ヒト・クローン作成は法的に認めるべきである<肯定派立論>

1. 積極的支持理由
ヒト・クローン技術は、不妊治療や臓器移植等に応用されることによって、これまでにはなかった個人選択の幅の拡大、生命助長を実現できるという建設的な意義を持つ。
※ 不妊治療―他人に害を及ぼすことはない、自己決定の領域に属する問題
※ 臓器移植―完全な人間の生体から臓器を摘出することはあまりにも問題が大きいが、それに近い生体や動物を媒介として摘出する方法が考えられる(人身御供にはしない)

以下、通説的批判に対する反論としての根拠

2. 安全性に対する危惧
現段階の医療・科学技術でのクローン生体出生率はきわめて低く、成長過程での障害も見られ、ヒト・クローンへの応用が危険であることは事実。

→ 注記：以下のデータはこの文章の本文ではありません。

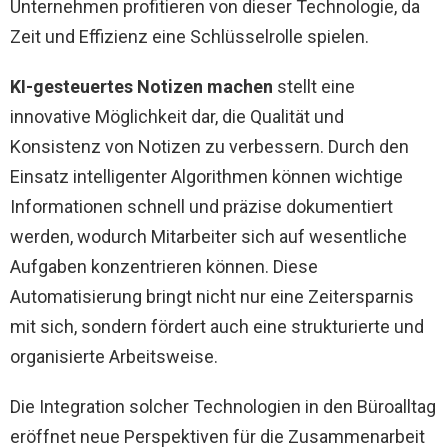
Unternehmen profitieren von dieser Technologie, da
Zeit und Effizienz eine Schlüsselrolle spielen.
KI-gesteuertes Notizen machen
stellt eine
innovative Möglichkeit dar, die Qualität und
Konsistenz von Notizen zu verbessern. Durch den
Einsatz intelligenter Algorithmen können wichtige
Informationen schnell und präzise dokumentiert
werden, wodurch Mitarbeiter sich auf wesentliche
Aufgaben konzentrieren können. Diese
Automatisierung bringt nicht nur eine Zeitersparnis
mit sich, sondern fördert auch eine strukturierte und
organisierte Arbeitsweise.
Die Integration solcher Technologien in den Büroalltag
eröffnet neue Perspektiven für die Zusammenarbeit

しかしこれは今後の技術の向上に待つべき問題であり、法的是非・自己決定とは異なる問題である

3. 子供は「自然の摂理」の中で生まれるべきであり、生殖に人間の手が加えられることは「反自然的で人間の尊厳を損なうものである」という主張に対して
 @「自然の摂理」→生殖方法は倫理的正しさとは無関係
 A「反自然的」→そもそもあらゆる文明・文化活動が反自然的ということになる
 B「人間の尊厳」→個人の独自性のことを指しているなら、人格形成は後天的になされるという事実を見落としている
  また、こうした主張は個人の思想・信条を述べているに過ぎず、このことをもって法的規制を図ることは、このように考えない少数者に対する暴力的圧制である

4. その他の問題
@人間の品種改良になる→政治的意味を持つような育種は厳しく法規制する
A新たな差別の可能性→情報の非公開による保護と教育による意識改善で対応

5. 結論
 以上のことからヒト・クローン作製を肯定する。技術の応用を必要とする者の利用を妨げるべきではない。ただ、以上の議論は技術の成熟と目的の正当性が前提とされているものである。